Parenteral administration of magnesium sulfate may enhance the effects of central nervous system depressants. The neuromuscular blocking effects of parenteral magnesium and aminoglycoside antibacterials may be additive. When general anaesthetics, or other CNS depressants are administered concomitantly with magnesium sulfate, dosage of these agents must be carefully adjusted because of the additive central depressant effects.

Other drugs

Certain drugs, such as Cisplatin, amphotericin B and ciclosporin, have been associated with magnesium wasting, increasing the risk of acute hypomagnesaemia due to inadequate absorption.

Intravenous calcium will antagonise the effects of magnesium.

4.6 Fertility, pregnancy and lactation


As eclampsia may be life threatening to mother and baby, magnesium sulfate may be administered for this condition.

Magnesium crosses the placenta and may produce hypotonia, hypoflexia and hypotension.

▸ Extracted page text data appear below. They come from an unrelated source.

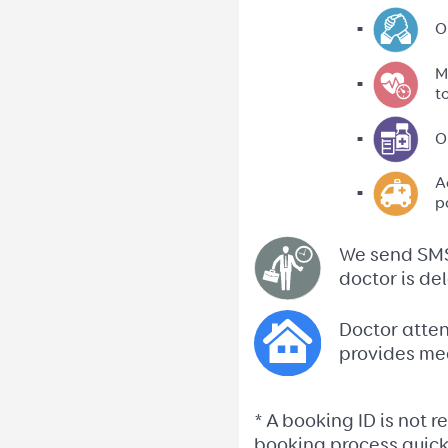
O
M
t
O
A
p
We send SMS 
doctor is de
Doctor atten
provides me
* A booking ID is not 
booking process quicke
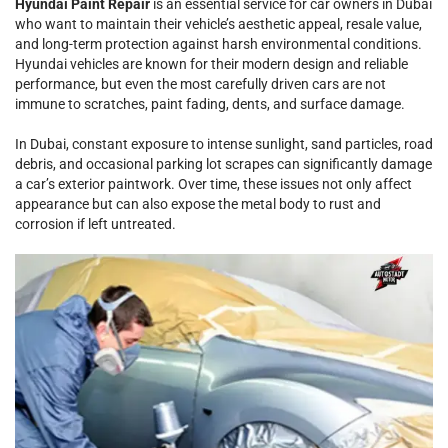
Hyundai Paint Repair
is an essential service for car owners in Dubai
who want to maintain their vehicle’s aesthetic appeal, resale value,
and long-term protection against harsh environmental conditions.
Hyundai vehicles are known for their modern design and reliable
performance, but even the most carefully driven cars are not
immune to scratches, paint fading, dents, and surface damage.
In Dubai, constant exposure to intense sunlight, sand particles, road
debris, and occasional parking lot scrapes can significantly damage
a car’s exterior paintwork. Over time, these issues not only affect
appearance but can also expose the metal body to rust and
corrosion if left untreated.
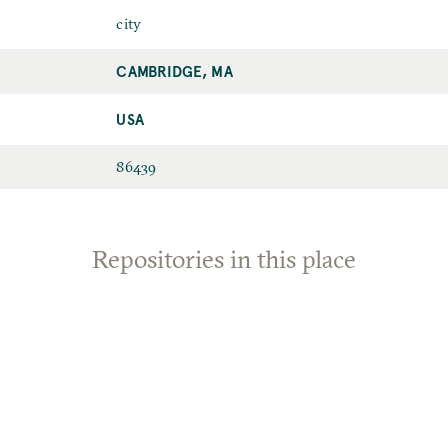
city
CAMBRIDGE, MA
USA
86439
Repositories in this place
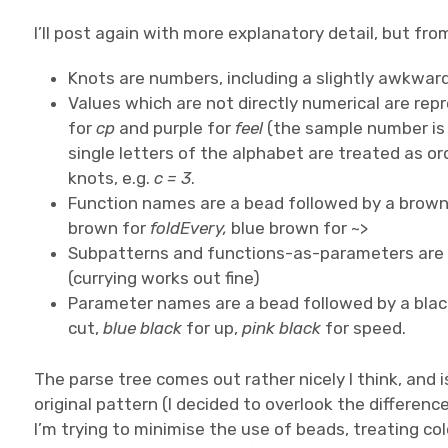
I’ll post again with more explanatory detail, but fro
Knots are numbers, including a slightly awkwar
Values which are not directly numerical are re
for
cp
and purple for
feel
(the sample number is a
single letters of the alphabet are treated as o
knots, e.g.
c = 3
.
Function names are a bead followed by a brown 
brown for
foldEvery,
blue brown for ~>
Subpatterns and functions-as-parameters are s
(currying works out fine)
Parameter names are a bead followed by a bla
cut,
blue black
for up,
pink black
for speed.
The parse tree comes out rather nicely I think, and
original pattern (I decided to overlook the differenc
I’m trying to minimise the use of beads, treating co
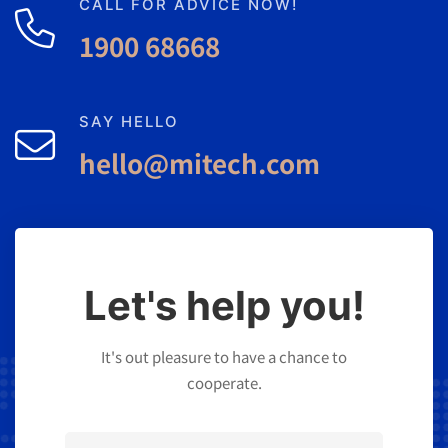
CALL FOR ADVICE NOW!
1900 68668
SAY HELLO
hello@mitech.com
Let's help you!
It's out pleasure to have a chance to
cooperate.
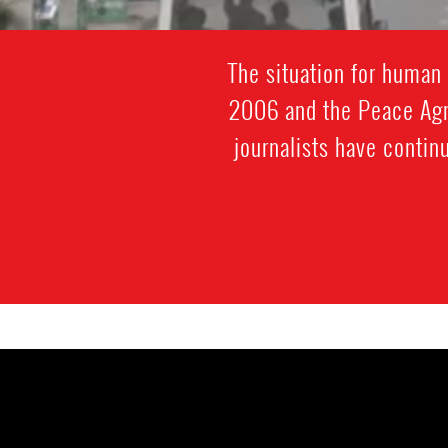
The situation for human 
2006 and the Peace Ag
journalists have contin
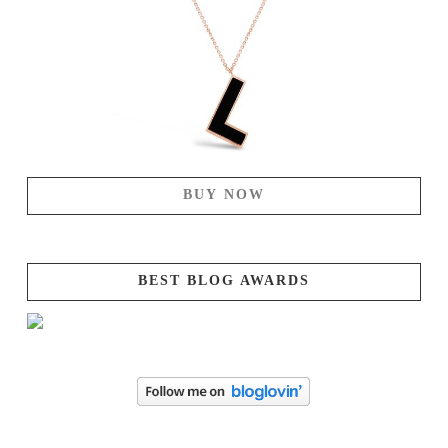
BUY NOW
BEST BLOG AWARDS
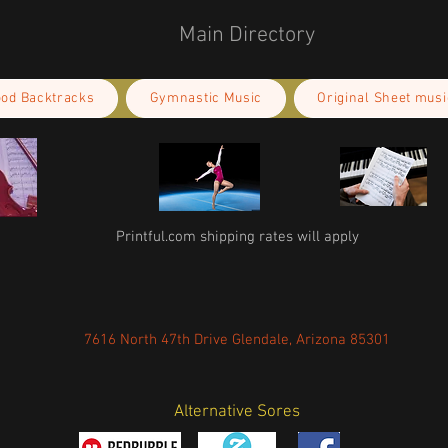
Main Directory
ood Backtracks
Gymnastic Music
Original Sheet musi
Printful.com shipping rates will apply
7616 North 47th Drive Glendale, Arizona 85301
Alternative Sores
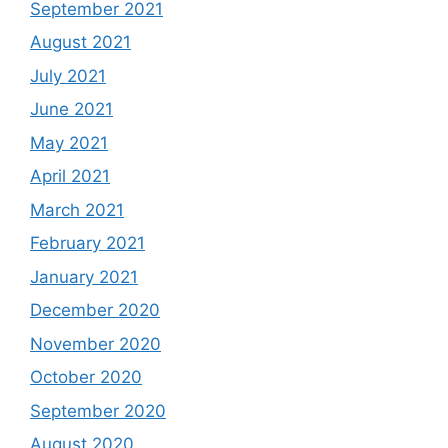
September 2021
August 2021
July 2021
June 2021
May 2021
April 2021
March 2021
February 2021
January 2021
December 2020
November 2020
October 2020
September 2020
August 2020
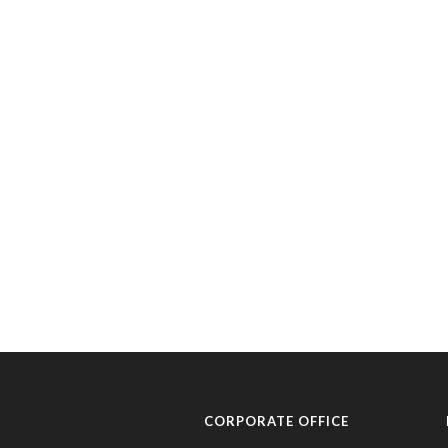
CORPORATE OFFICE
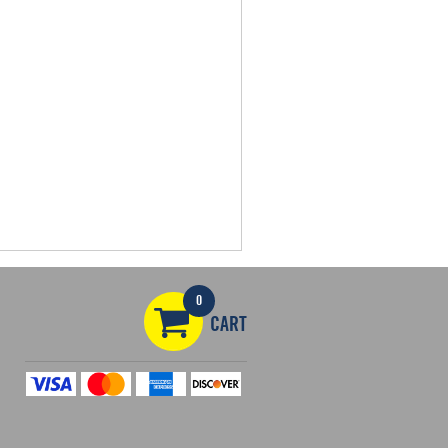
0
CART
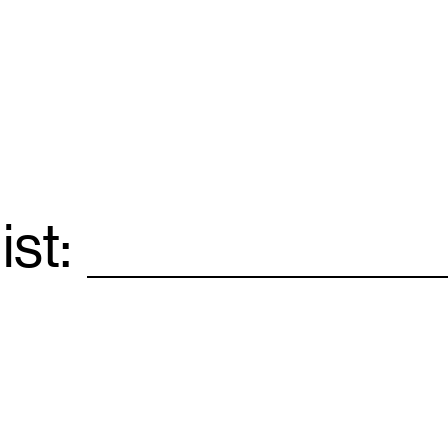
ist:
Email
*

If administered during labour it may cause respiratory depression of the newborn infant.

Magnesium sulfate can cause skeletal adverse effects when administered continuously for more than 5-7 days in pregnant women. There are retrospective epidemiological studies and case reports documenting foetal adverse effects including hypocalcaemia, skeletal demineralisation, osteopenia and other skeletal adverse effects with maternal administration of magnesium sulfate for more than 5 -7 days. The clinical significance of the observed effects is unknown.

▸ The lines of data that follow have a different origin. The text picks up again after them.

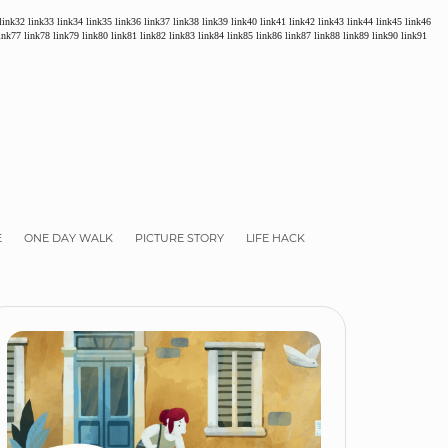
link32
link33
link34
link35
link36
link37
link38
link39
link40
link41
link42
link43
link44
link45
link46
ink77
link78
link79
link80
link81
link82
link83
link84
link85
link86
link87
link88
link89
link90
link91
E
ONE DAY WALK
PICTURE STORY
LIFE HACK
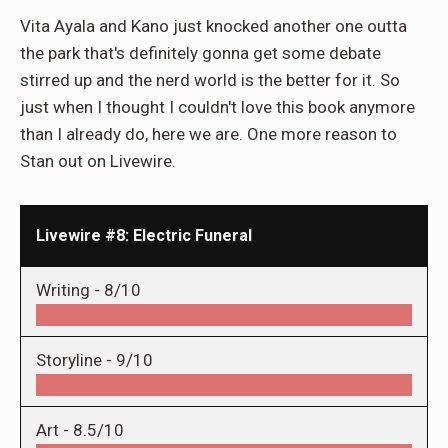
Vita Ayala and Kano just knocked another one outta
the park that's definitely gonna get some debate
stirred up and the nerd world is the better for it. So
just when I thought I couldn't love this book anymore
than I already do, here we are. One more reason to
Stan out on Livewire.
Livewire #8: Electric Funeral
Writing -
8/10
Storyline -
9/10
Art -
8.5/10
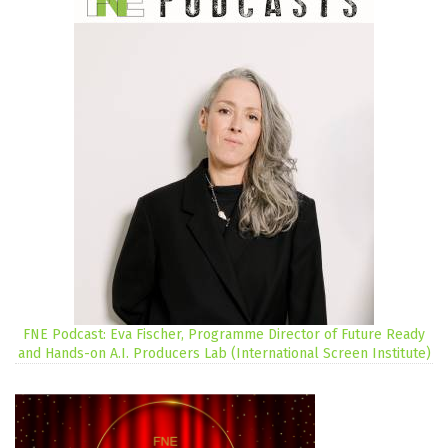
FNE Podcast: Eva Fischer, Programme Director of Future Ready
and Hands-on A.I. Producers Lab (International Screen Institute)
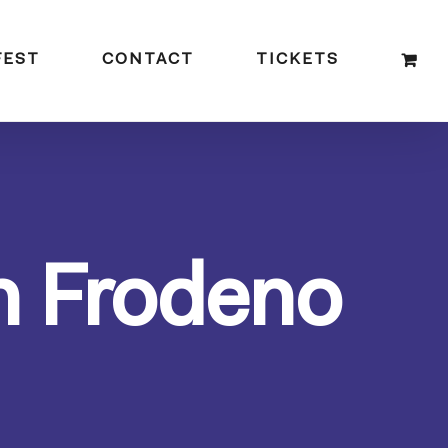
FEST
CONTACT
TICKETS
n Frodeno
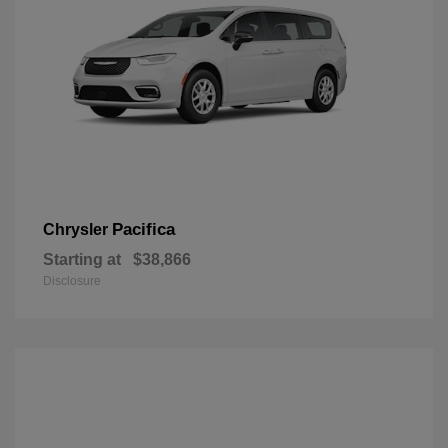
Pacifica
Chrysler
Starting at
$38,866
Disclosure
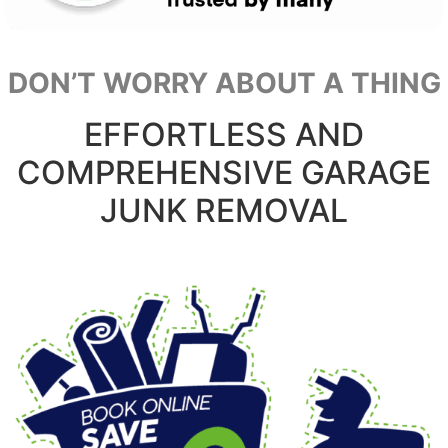
DON’T WORRY ABOUT A THING
EFFORTLESS AND
COMPREHENSIVE GARAGE
JUNK REMOVAL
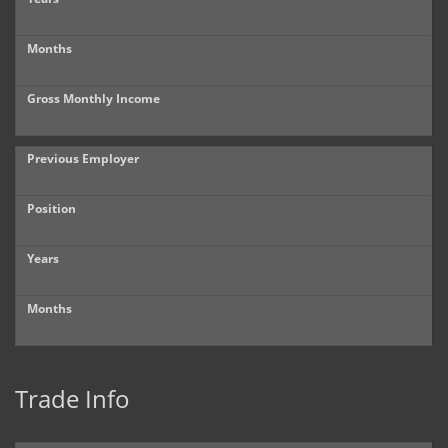
Months
Gross Monthly Income
Previous Employer
Position
Years
Months
Trade Info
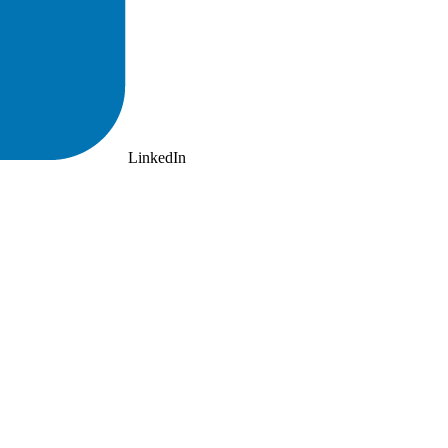
LinkedIn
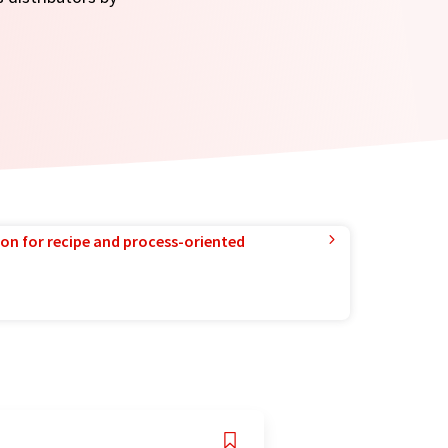
ion for recipe and process-oriented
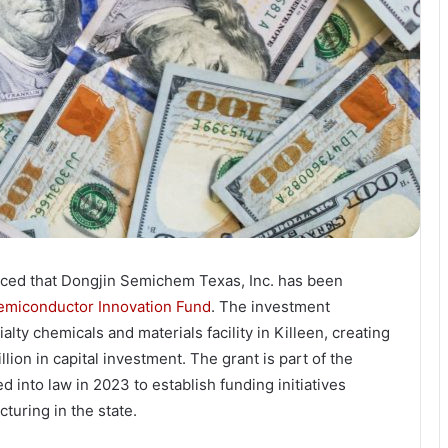
ced that Dongjin Semichem Texas, Inc. has been
emiconductor Innovation Fund
. The investment
ty chemicals and materials facility in Killeen, creating
ion in capital investment. The grant is part of the
 into law in 2023 to establish funding initiatives
uring in the state.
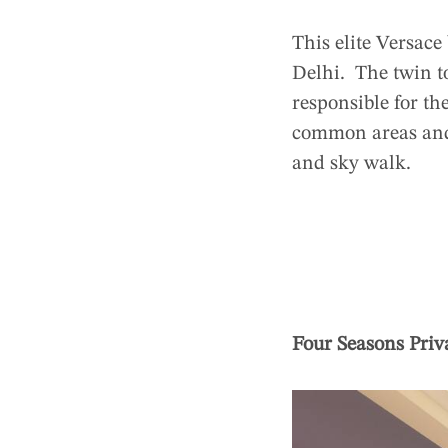
This elite Versace
Delhi. The twin t
responsible for th
common areas and 
and sky walk.
Four Seasons Priv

If prolonged or repeated exposure to magnesium sulfate occurs during pregnancy monitoring of neonates for abnormal calcium or magnesium levels and skeletal adverse effects should be considered.

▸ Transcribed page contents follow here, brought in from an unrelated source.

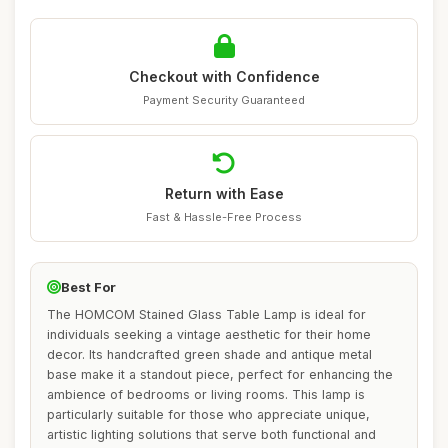
Checkout with Confidence
Payment Security Guaranteed
Return with Ease
Fast & Hassle-Free Process
Best For
The HOMCOM Stained Glass Table Lamp is ideal for
individuals seeking a vintage aesthetic for their home
decor. Its handcrafted green shade and antique metal
base make it a standout piece, perfect for enhancing the
ambience of bedrooms or living rooms. This lamp is
particularly suitable for those who appreciate unique,
artistic lighting solutions that serve both functional and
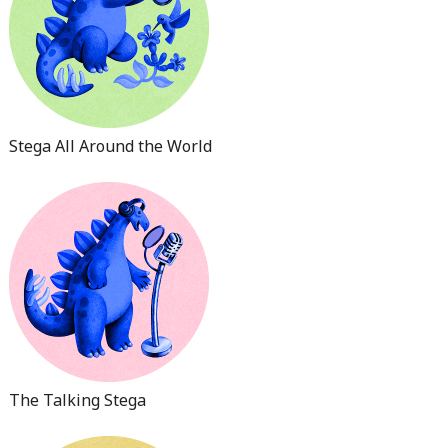
Stega All Around the World
The Talking Stega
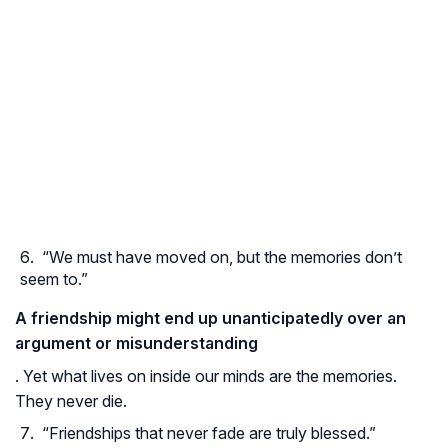
“We must have moved on, but the memories don’t
seem to.”
A friendship might end up unanticipatedly over an
argument or misunderstanding
. Yet what lives on inside our minds are the memories.
They never die.
“Friendships that never fade are truly blessed.”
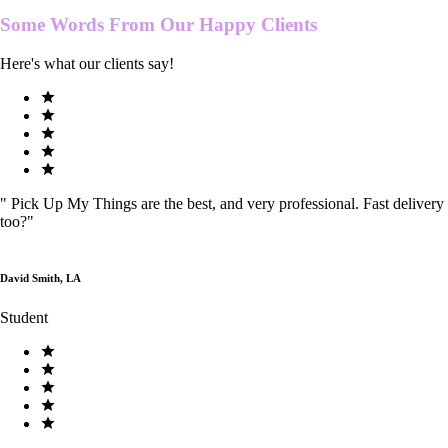
Some Words From Our
Happy Clients
Here's what our clients say!
"
Pick Up My Things are the best, and very professional. Fast delivery
too?
"
David Smith, LA
Student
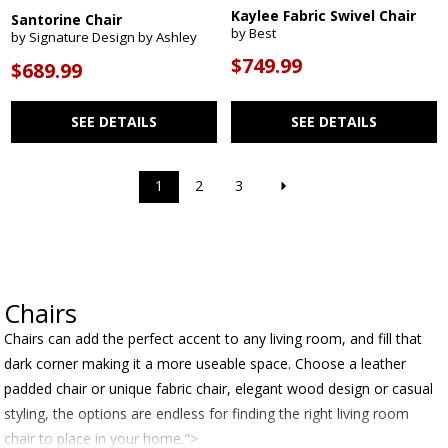
Kaylee Fabric Swivel Chair
Santorine Chair
by Best
by Signature Design by Ashley
$749.99
$689.99
SEE DETAILS
SEE DETAILS
1
2
3
Chairs
Chairs can add the perfect accent to any living room, and fill that
dark corner making it a more useable space. Choose a leather
padded chair or unique fabric chair, elegant wood design or casual
styling, the options are endless for finding the right living room
chair to place in your home.">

There is evidence that an increased level of magnesium is present in breast milk following treatment with magnesium sulfate. Safety during breast feeding has not been established. Therefore, as with all drugs, it is not advisable to administer magnesium sulfate during breast feeding unless considered essential.


The long-term experience reports no effects of magnesium sulfate on fertility. However, there are no controlled studies on the effects of magnesium sulfate on fertility.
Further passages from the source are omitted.